BP Bashing "Un-American"
f the oil kill in the Gulf was gushing from the site of a Venezuelan rig, we would already be bombing Caracas. If it came from Mexico’s Pemex or France’s Total, we’d be mocking their incompetence in quasi-racist terms. But since it is the dirty work of British Pollution, a premier UK multinational that we treat as one of our own, we get instead the usual tepidity from Barack Obama and no less than a defense of BP by Rand Paul, the Kentucky GOP’s Libertarian senate hope. Mr. Paul avers that the Obama administration’s underwhelming impatience with BP is “un-American.” Yes, to repeat, he says it is “un-American” to criticize a foreign conglomerate.
The pundits explain that, being new to politics, Paul has yet to master the requisite dexterity at dissembling and, on too many occasions, actually says what he means. And what he meant was that to be a patriotic American requires a forbearing attitude towards any outfit with Inc. (or the foreign equivalent of same) at the end of its name. Globalization and multinationals have been around long enough that even the most ardent yahoo's adoration of private enterprise now extends from Royal Ahold to Royal Saudi,
That’s because corporations of whatever provenance do wonderful things for America (with occasional mistakes, to be sure, like the rape and pillage of the financial system or the grand Gulf defecation) while government gets in the way and messes things up. Surely some hard-driving BP executive who was chosen CEO by a dozen or so fellow board members in a conference room in London deserves more respect and deference than a politician who was elected president with 60 million votes of mere citizens.
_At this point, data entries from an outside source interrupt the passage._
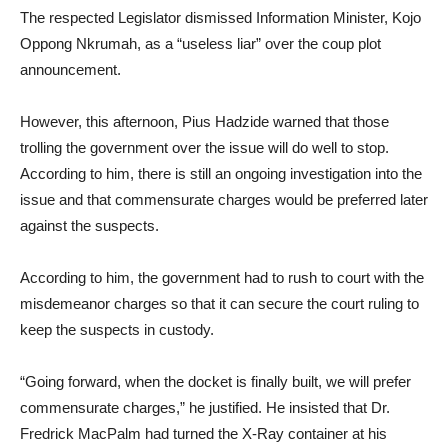
The respected Legislator dismissed Information Minister, Kojo
Oppong Nkrumah, as a “useless liar” over the coup plot
announcement.
However, this afternoon, Pius Hadzide warned that those
trolling the government over the issue will do well to stop.
According to him, there is still an ongoing investigation into the
issue and that commensurate charges would be preferred later
against the suspects.
According to him, the government had to rush to court with the
misdemeanor charges so that it can secure the court ruling to
keep the suspects in custody.
“Going forward, when the docket is finally built, we will prefer
commensurate charges,” he justified. He insisted that Dr.
Fredrick MacPalm had turned the X-Ray container at his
When conservatives make their pitch to the public, they posit a too big, bossy and bureaucratic government that stifles initiative and crushes the individual. The problem is that what they want to replace it with are too big, bossy and bureaucratic corporations that stifle initiative and crush the individual. It’s not a good trade off, if only because government is a national institution that flies our flag and whose leaders we vote for. Corporations have no nationality and are run as dictatorships--what the boss says, goes.
One wonders why intelligent people like Rand Paul haven’t figured this out? Then again, maybe they have. Maybe they are nothing more than corporate shills pretending to be be freedom-loving individualists. Why else would any real American worry about hurting the feelings of British corporate honchos?